The Le Tour team was released at 9:00 am in mostly sunny conditions with a moderate wind blowing from the northwest and a temperature of 15 C.  The birds immediately flew low in the direction of home suggesting the wind may have been stronger higher.  When the birds disappeared in the distance it appeared that they were still in 2 groups but I was too far away to be certain.  On the way home from the flapping flags, I concluded that the winds grew in intensity and more from a westerly direction and when I drove through open areas I could feel it pushing on the truck.  At the Bathurst Airport, Environment Canada reported the winds were from the NW at 17 km.  At the loft which is 10 km west, the gust seemed to be much stronger.  At about 11:30 Water Bombers began shuttling back and forth from the airport to a forest fire west of here.  For a 30 minute period, water bombers and a variety of other small aircraft flew over the loft every 5 minutes.  One bomber flew about 300 m (1000') directly over the loft.  I thought, "this sport has enough adversities now water bombers".

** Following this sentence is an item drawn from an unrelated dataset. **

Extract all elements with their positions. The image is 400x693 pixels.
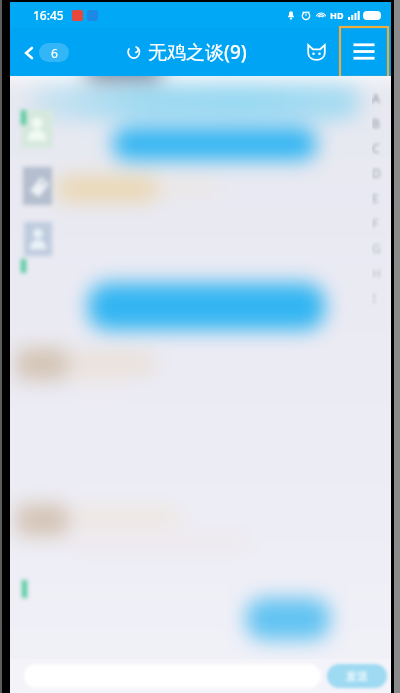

The first group of birds appeared out of the southeast at 12:00.  It was obvious that the wind was effecting their flight because they had to make several short circles to land.  A long minute later a second group appeared directly out of the east and slightly to the north. This group seemed to have even more difficulty negotiating a landing.  For the next hour more birds arrived in small groups then birds arrived mostly in singles throughout the afternoon.

Bob Percival's IND 51784 trapped first at the 3:01:54 hrs after the release.  Congratulations go out to Bob and everyone else that did well.

Stage 5 is scheduled for next Saturday August 6, 2005.  This is the last stage of the sprint portion and therefore the crowning of the Sprint Champion.  Moreover, and not intending to offend anyone's excellent performance to this point, this is were the real racing begins

Note:  This morning's droppings suggest that everything is back to normal.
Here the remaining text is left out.